When he got up, Warden said, he told the frat members he didn’t feel well and went outside for a few minutes. When he returned to the cabin, he felt his field of vision constricting.

“I was coherent, and then I wasn’t,” Warden said. “I could feel something happen to me.”

The next thing he remembered he was in leg and arm restraints at Bear Valley Community Hospital, he said. A nurse asked him if he knew where he was. He said, “Colorado.”

He was diagnosed with having had a grand mal seizure. Warden said he never experienced one before and hasn’t had one since. Members and pledges told him he had been foaming at the mouth, and his eyes rolled back in his head.

Advertisement

Hospital records show Warden was admitted to the hospital Saturday, Dec. 9, at 9 p.m. and released the next day, although the release time wasn’t noted, his attorney said.

Fraternity members took him from the hospital and dropped him off at his aunt’s house in San Juan Capistrano.

A few days later, Warden’s temperature hit 101.5 degrees, and he went to UCI Medical Center in Orange, where he was subjected to a battery of tests, which turned up no abnormalities.

Because of the seizure, Warden said, his driver’s license was revoked until August, and he had to rely on friends to take him to his job at Disneyland and elsewhere.

Betas told him not to tell anyone what had happened because the fraternity would get into trouble, he said. They left phone messages asking him to come to meetings. Several members even told him his initiation was easier than theirs.

But he said he had had enough of the Greek life. He avoided fraternity members for the rest of the school year. Over the summer, he said he considered transferring but decided that would only mean those who had hurt him would win.

Advertisement

This fall, he reported the Big Bear events to a campus ombudsman. “He said I definitely had a case, and I should get counseling and get a lawyer, and he’d notify the school.”

‘I Thought They Stood for Brotherhood . . .’

Warden said that originally he didn’t plan to sue. The fraternity had assured him they would pay the $10,000 in medical bills. But they paid him only $3,000 and he was worried his credit rating would suffer.

“It’s kind of sad,” Warden said. “My whole view of fraternities has changed. “I thought they stood for brotherhood, friendship and people you’d know for life.”

Most U.S. colleges have antihazing rules, as do more than 40 states. California’s Education Code prohibits activities including “creation of excessive fatigue; physical and psychological shocks; encouraging, forcing or coercing the use of alcohol and/or controlled substances; morally degrading or humiliating games and activities. . . .”
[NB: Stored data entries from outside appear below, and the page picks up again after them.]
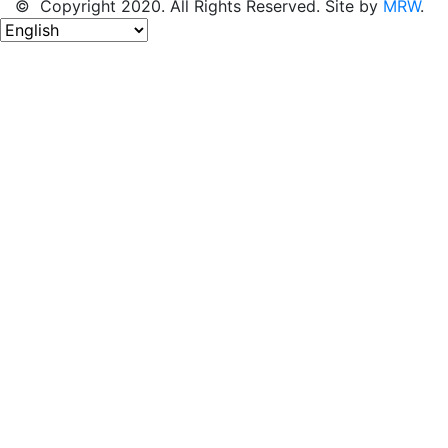
© Copyright 2020. All Rights Reserved. Site by
MRW
.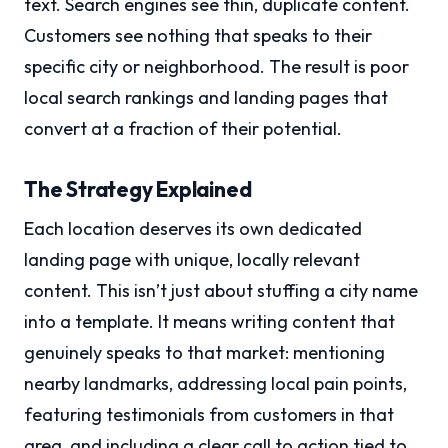
text. Search engines see thin, duplicate content.
Customers see nothing that speaks to their
specific city or neighborhood. The result is poor
local search rankings and landing pages that
convert at a fraction of their potential.
The Strategy Explained
Each location deserves its own dedicated
landing page with unique, locally relevant
content. This isn’t just about stuffing a city name
into a template. It means writing content that
genuinely speaks to that market: mentioning
nearby landmarks, addressing local pain points,
featuring testimonials from customers in that
area, and including a clear call to action tied to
“All of us in educational institutions emphasize over and over again it’s against the law,” said John Williamson, executive vice president of the North American Interfraternity Conference, which represents 66 fraternities on 800 campuses.

Tom Olver, a spokesman for the Beta’s national office in Oxford, Ohio, said his office didn’t learn of the allegations until the lawsuit was filed, nearly a year after the incident. By taking so long to report the event to the national office, the UCI chapter appears to have violated the fraternity’s rules. Beta policy requires chapters to report serious problems to the national office within 48 hours, Olver said.

Advertisement

“Certainly a kid being hospitalized would qualify,” he said. Olver declined to comment on the suit.